§ Assignment
From the first line to the last, output the records exactly and drop any images.

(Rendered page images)

- - - - -

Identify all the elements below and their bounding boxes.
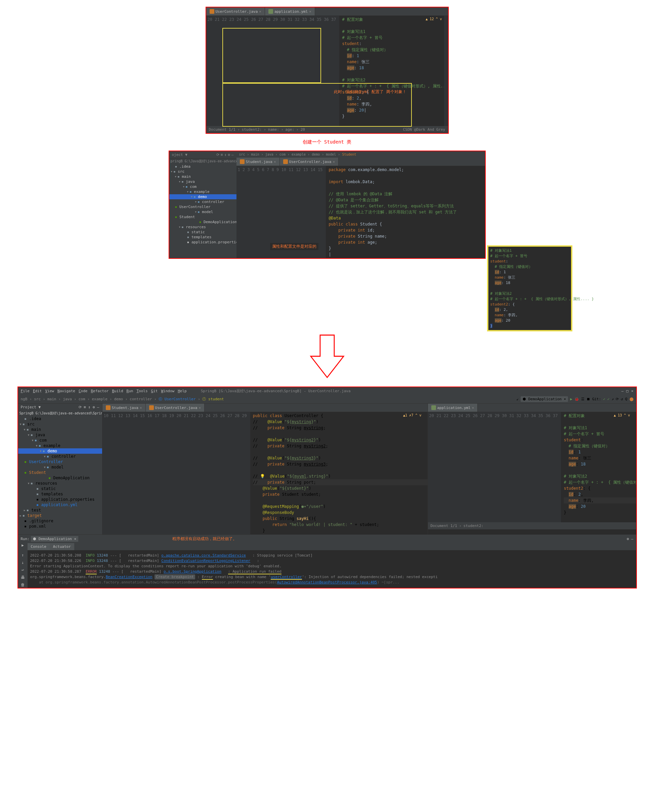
breadcrumb[interactable]: Document 1/1›student2:›name:›age:›20 CSD…	[206, 126, 448, 133]
project-tool-window[interactable]: Project ▼⟳ ≡ ↕ ⚙ — SpringB G:\Java面经\jav…	[18, 404, 102, 535]
tree-item[interactable]: ▪ DemoApplication	[169, 219, 237, 225]
tree-item[interactable]: ▪ UserController	[169, 204, 237, 209]
tree-item[interactable]: ▪ Student	[18, 470, 102, 475]
tree-item[interactable]: ▾▪ model	[169, 209, 237, 214]
tab-student[interactable]: Student.java×	[237, 158, 280, 166]
collapse-icon[interactable]: ⟳	[216, 153, 219, 157]
inspection-badge[interactable]: ▲1 ✗7 ^ v	[403, 414, 421, 417]
tree-item[interactable]: ▾▪ controller	[169, 199, 237, 204]
tree-item[interactable]: ▪ application.properties	[18, 497, 102, 502]
right-breadcrumb[interactable]: Document 1/1›student2:	[428, 522, 636, 529]
gear-icon[interactable]: ⚙	[228, 153, 230, 157]
build-icon[interactable]: ↙	[516, 397, 519, 401]
close-icon[interactable]: ×	[472, 406, 474, 410]
tree-item[interactable]: ▪ templates	[18, 491, 102, 497]
git-rollback-icon[interactable]: ↺	[621, 397, 623, 401]
run-button[interactable]: ▶	[570, 397, 572, 401]
tree-item[interactable]: ▾▪ com	[18, 438, 102, 443]
menu-item[interactable]: Help	[178, 389, 187, 393]
maximize-icon[interactable]: □	[626, 389, 628, 393]
debug-button[interactable]: 🐞	[575, 397, 579, 401]
menu-item[interactable]: Build	[112, 389, 123, 393]
git-push-icon[interactable]: ↗	[612, 397, 614, 401]
tree-item[interactable]: ▪ .idea	[169, 164, 237, 169]
gear-icon[interactable]: ⚙ —	[627, 537, 634, 541]
tab-usercontroller[interactable]: UserController.java×	[146, 404, 205, 412]
close-icon[interactable]: ×	[631, 389, 634, 393]
tree-item[interactable]: ▾▪ java	[169, 179, 237, 184]
actuator-tab[interactable]: Actuator	[50, 543, 74, 550]
tree-item[interactable]: ▪ .idea	[18, 416, 102, 421]
code-editor[interactable]: 10 11 12 13 14 15 16 17 18 19 20 21 22 2…	[102, 412, 428, 535]
console-output[interactable]: 2022-07-20 21:30:58.208 INFO 13248 --- […	[28, 550, 636, 588]
tree-item[interactable]: ▪ application.yml	[18, 502, 102, 507]
tree-item[interactable]: ▪ DemoApplication	[18, 475, 102, 481]
code-area[interactable]: public class UserController {// @Value("…	[250, 412, 428, 535]
menu-item[interactable]: File	[21, 389, 30, 393]
tree-item[interactable]: ▪ .gitignore	[18, 518, 102, 524]
inspection-badge[interactable]: ▲ 13 ^ v	[614, 414, 630, 417]
search-icon[interactable]: Q	[625, 397, 628, 401]
minimize-icon[interactable]: —	[622, 389, 624, 393]
git-update-icon[interactable]: ✓	[603, 397, 605, 401]
rerun-button[interactable]: ▶	[18, 543, 28, 550]
tree-item[interactable]: ▾▪ controller	[18, 454, 102, 459]
tree-item[interactable]: ▾▪ main	[18, 427, 102, 432]
menu-item[interactable]: Edit	[33, 389, 42, 393]
close-icon[interactable]: ×	[259, 9, 261, 14]
menu-bar[interactable]: FileEditViewNavigateCodeRefactorBuildRun…	[18, 387, 636, 395]
tab-usercontroller[interactable]: UserController.java×	[280, 158, 339, 166]
code-area[interactable]: # 配置对象 # 对象写法1# 起一个名字 + 冒号student: # 指定属…	[561, 412, 636, 522]
tree-item[interactable]: ▸▪ target	[18, 513, 102, 518]
profile-button[interactable]: ⏹	[587, 397, 590, 401]
tree-item[interactable]: ▾▪ model	[18, 464, 102, 470]
project-root[interactable]: SpringB G:\Java面经\java-ee-advanced\Sprin…	[18, 411, 102, 416]
tree-item[interactable]: ▾▪ com	[169, 184, 237, 189]
file-breadcrumb[interactable]: src›main›java›com›example›demo›model›Stu…	[237, 151, 485, 158]
menu-item[interactable]: Code	[79, 389, 88, 393]
tree-item[interactable]: ▪ UserController	[18, 459, 102, 464]
run-tab[interactable]: ⬢ DemoApplication ×	[31, 536, 78, 542]
tree-item[interactable]: ▾▪ java	[18, 432, 102, 438]
navigation-bar[interactable]: ngB › src › main › java › com › example …	[18, 395, 636, 404]
tree-item[interactable]: ▪ pom.xml	[18, 524, 102, 529]
tree-item[interactable]: ▾▪ example	[169, 189, 237, 194]
tab-application-yml[interactable]: application.yml×	[265, 8, 315, 15]
close-icon[interactable]: ×	[333, 159, 335, 164]
menu-item[interactable]: Window	[161, 389, 174, 393]
run-config-selector[interactable]: ⬢ DemoApplication ▾	[521, 396, 568, 402]
tree-item[interactable]: ▾▪ example	[18, 443, 102, 448]
up-icon[interactable]: ↑	[21, 553, 24, 558]
wrap-icon[interactable]: ↩	[21, 568, 24, 572]
code-area[interactable]: package com.example.demo.model; import l…	[326, 166, 485, 258]
tree-item[interactable]: ▪ Student	[169, 214, 237, 219]
tab-student[interactable]: Student.java×	[102, 404, 146, 412]
down-icon[interactable]: ↓	[21, 560, 24, 565]
close-icon[interactable]: ×	[274, 159, 276, 164]
close-icon[interactable]: ×	[199, 406, 201, 410]
menu-item[interactable]: Refactor	[91, 389, 108, 393]
tree-item[interactable]: ▾▪ resources	[169, 225, 237, 230]
project-header[interactable]: Project ▼⟳ ≡ ↕ ⚙ —	[18, 404, 102, 411]
close-icon[interactable]: ×	[140, 406, 142, 410]
tree-item[interactable]: ▾▪ src	[169, 169, 237, 174]
menu-item[interactable]: View	[45, 389, 54, 393]
git-commit-icon[interactable]: ✓	[607, 397, 610, 401]
tree-item[interactable]: ▪ static	[169, 230, 237, 234]
menu-item[interactable]: Tools	[136, 389, 147, 393]
tab-application-yml[interactable]: application.yml×	[428, 404, 478, 412]
tree-item[interactable]: ▾▪ resources	[18, 481, 102, 486]
tree-item[interactable]: ▪ static	[18, 486, 102, 491]
menu-item[interactable]: Git	[151, 389, 158, 393]
minimap[interactable]	[444, 16, 448, 126]
event-icon[interactable]: ⬤	[630, 397, 634, 401]
trash-icon[interactable]: 🗑	[21, 582, 25, 587]
coverage-button[interactable]: ☰	[581, 397, 584, 401]
code-area[interactable]: # 配置对象 # 对象写法1# 起一个名字 + 冒号student: # 指定属…	[339, 16, 444, 126]
tree-item[interactable]: ▪ application.properties	[169, 240, 237, 245]
console-tab[interactable]: Console	[28, 543, 50, 550]
warnings-badge[interactable]: ▲ 12 ^ v	[426, 17, 442, 21]
run-tool-window[interactable]: Run: ⬢ DemoApplication × 程序都没有启动成功，就已经崩了…	[18, 535, 636, 588]
project-label[interactable]: oject ▼	[172, 153, 188, 157]
menu-item[interactable]: Navigate	[57, 389, 75, 393]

- - - - -

§ Exercise response
Identify all the elements below and their bounding boxes.
breadcrumb[interactable]: Document 1/1›student2:›name:›age:›20 CSD…	[206, 126, 448, 133]
project-tool-window[interactable]: Project ▼⟳ ≡ ↕ ⚙ — SpringB G:\Java面经\jav…	[18, 404, 102, 535]
tree-item[interactable]: ▪ DemoApplication	[169, 219, 237, 225]
tree-item[interactable]: ▪ UserController	[169, 204, 237, 209]
tree-item[interactable]: ▪ Student	[18, 470, 102, 475]
tree-item[interactable]: ▾▪ model	[169, 209, 237, 214]
tab-student[interactable]: Student.java×	[237, 158, 280, 166]
collapse-icon[interactable]: ⟳	[216, 153, 219, 157]
inspection-badge[interactable]: ▲1 ✗7 ^ v	[403, 414, 421, 417]
tree-item[interactable]: ▾▪ controller	[169, 199, 237, 204]
tree-item[interactable]: ▪ application.properties	[18, 497, 102, 502]
right-breadcrumb[interactable]: Document 1/1›student2:	[428, 522, 636, 529]
gear-icon[interactable]: ⚙	[228, 153, 230, 157]
build-icon[interactable]: ↙	[516, 397, 519, 401]
close-icon[interactable]: ×	[472, 406, 474, 410]
tree-item[interactable]: ▪ templates	[18, 491, 102, 497]
git-rollback-icon[interactable]: ↺	[621, 397, 623, 401]
run-button[interactable]: ▶	[570, 397, 572, 401]
tree-item[interactable]: ▾▪ com	[18, 438, 102, 443]
menu-item[interactable]: Help	[178, 389, 187, 393]
maximize-icon[interactable]: □	[626, 389, 628, 393]
debug-button[interactable]: 🐞	[575, 397, 579, 401]
menu-item[interactable]: Build	[112, 389, 123, 393]
git-push-icon[interactable]: ↗	[612, 397, 614, 401]
tree-item[interactable]: ▪ .idea	[169, 164, 237, 169]
gear-icon[interactable]: ⚙ —	[627, 537, 634, 541]
tab-usercontroller[interactable]: UserController.java×	[146, 404, 205, 412]
close-icon[interactable]: ×	[631, 389, 634, 393]
tree-item[interactable]: ▾▪ java	[169, 179, 237, 184]
actuator-tab[interactable]: Actuator	[50, 543, 74, 550]
tree-item[interactable]: ▪ .idea	[18, 416, 102, 421]
code-editor[interactable]: 10 11 12 13 14 15 16 17 18 19 20 21 22 2…	[102, 412, 428, 535]
console-output[interactable]: 2022-07-20 21:30:58.208 INFO 13248 --- […	[28, 550, 636, 588]
tree-item[interactable]: ▪ application.yml	[18, 502, 102, 507]
tree-item[interactable]: ▪ DemoApplication	[18, 475, 102, 481]
code-area[interactable]: public class UserController {// @Value("…	[250, 412, 428, 535]
menu-item[interactable]: File	[21, 389, 30, 393]
tree-item[interactable]: ▪ .gitignore	[18, 518, 102, 524]
inspection-badge[interactable]: ▲ 13 ^ v	[614, 414, 630, 417]
search-icon[interactable]: Q	[625, 397, 628, 401]
minimize-icon[interactable]: —	[622, 389, 624, 393]
git-update-icon[interactable]: ✓	[603, 397, 605, 401]
rerun-button[interactable]: ▶	[18, 543, 28, 550]
tree-item[interactable]: ▾▪ controller	[18, 454, 102, 459]
tree-item[interactable]: ▾▪ main	[18, 427, 102, 432]
menu-item[interactable]: Edit	[33, 389, 42, 393]
close-icon[interactable]: ×	[259, 9, 261, 14]
menu-bar[interactable]: FileEditViewNavigateCodeRefactorBuildRun…	[18, 387, 636, 395]
tab-usercontroller[interactable]: UserController.java×	[280, 158, 339, 166]
code-area[interactable]: # 配置对象 # 对象写法1# 起一个名字 + 冒号student: # 指定属…	[561, 412, 636, 522]
tree-item[interactable]: ▸▪ target	[18, 513, 102, 518]
profile-button[interactable]: ⏹	[587, 397, 590, 401]
tree-item[interactable]: ▾▪ model	[18, 464, 102, 470]
project-root[interactable]: SpringB G:\Java面经\java-ee-advanced\Sprin…	[18, 411, 102, 416]
tree-item[interactable]: ▾▪ com	[169, 184, 237, 189]
file-breadcrumb[interactable]: src›main›java›com›example›demo›model›Stu…	[237, 151, 485, 158]
menu-item[interactable]: Code	[79, 389, 88, 393]
tree-item[interactable]: ▪ UserController	[18, 459, 102, 464]
run-tab[interactable]: ⬢ DemoApplication ×	[31, 536, 78, 542]
tree-item[interactable]: ▾▪ java	[18, 432, 102, 438]
navigation-bar[interactable]: ngB › src › main › java › com › example …	[18, 395, 636, 404]
tree-item[interactable]: ▪ pom.xml	[18, 524, 102, 529]
tree-item[interactable]: ▾▪ example	[169, 189, 237, 194]
tab-application-yml[interactable]: application.yml×	[265, 8, 315, 15]
close-icon[interactable]: ×	[333, 159, 335, 164]
menu-item[interactable]: Window	[161, 389, 174, 393]
run-config-selector[interactable]: ⬢ DemoApplication ▾	[521, 396, 568, 402]
tree-item[interactable]: ▾▪ example	[18, 443, 102, 448]
up-icon[interactable]: ↑	[21, 553, 24, 558]
wrap-icon[interactable]: ↩	[21, 568, 24, 572]
code-area[interactable]: package com.example.demo.model; import l…	[326, 166, 485, 258]
tree-item[interactable]: ▪ Student	[169, 214, 237, 219]
tab-student[interactable]: Student.java×	[102, 404, 146, 412]
down-icon[interactable]: ↓	[21, 560, 24, 565]
close-icon[interactable]: ×	[274, 159, 276, 164]
close-icon[interactable]: ×	[199, 406, 201, 410]
menu-item[interactable]: Refactor	[91, 389, 108, 393]
tree-item[interactable]: ▾▪ resources	[169, 225, 237, 230]
project-header[interactable]: Project ▼⟳ ≡ ↕ ⚙ —	[18, 404, 102, 411]
close-icon[interactable]: ×	[140, 406, 142, 410]
tree-item[interactable]: ▾▪ src	[169, 169, 237, 174]
menu-item[interactable]: View	[45, 389, 54, 393]
git-commit-icon[interactable]: ✓	[607, 397, 610, 401]
tree-item[interactable]: ▪ static	[169, 230, 237, 234]
menu-item[interactable]: Tools	[136, 389, 147, 393]
tab-application-yml[interactable]: application.yml×	[428, 404, 478, 412]
tree-item[interactable]: ▾▪ resources	[18, 481, 102, 486]
tree-item[interactable]: ▪ static	[18, 486, 102, 491]
menu-item[interactable]: Git	[151, 389, 158, 393]
minimap[interactable]	[444, 16, 448, 126]
event-icon[interactable]: ⬤	[630, 397, 634, 401]
trash-icon[interactable]: 🗑	[21, 582, 25, 587]
coverage-button[interactable]: ☰	[581, 397, 584, 401]
code-area[interactable]: # 配置对象 # 对象写法1# 起一个名字 + 冒号student: # 指定属…	[339, 16, 444, 126]
tree-item[interactable]: ▪ application.properties	[169, 240, 237, 245]
console-tab[interactable]: Console	[28, 543, 50, 550]
warnings-badge[interactable]: ▲ 12 ^ v	[426, 17, 442, 21]
run-tool-window[interactable]: Run: ⬢ DemoApplication × 程序都没有启动成功，就已经崩了…	[18, 535, 636, 588]
project-label[interactable]: oject ▼	[172, 153, 188, 157]
menu-item[interactable]: Navigate	[57, 389, 75, 393]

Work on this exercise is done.